[Extracted records]

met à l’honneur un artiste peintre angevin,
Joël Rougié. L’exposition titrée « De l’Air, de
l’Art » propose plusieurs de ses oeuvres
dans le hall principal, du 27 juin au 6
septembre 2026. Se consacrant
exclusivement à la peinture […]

INSTRUCTIONS TO FOLLOW:
Look above for the line containing "Joël Rougié. L’exposition", then transcribe it and all lines after it through the last, exactly and with nothing else.

TASK ANSWER:
Joël Rougié. L’exposition titrée « De l’Air, de
l’Art » propose plusieurs de ses oeuvres
dans le hall principal, du 27 juin au 6
septembre 2026. Se consacrant
exclusivement à la peinture […]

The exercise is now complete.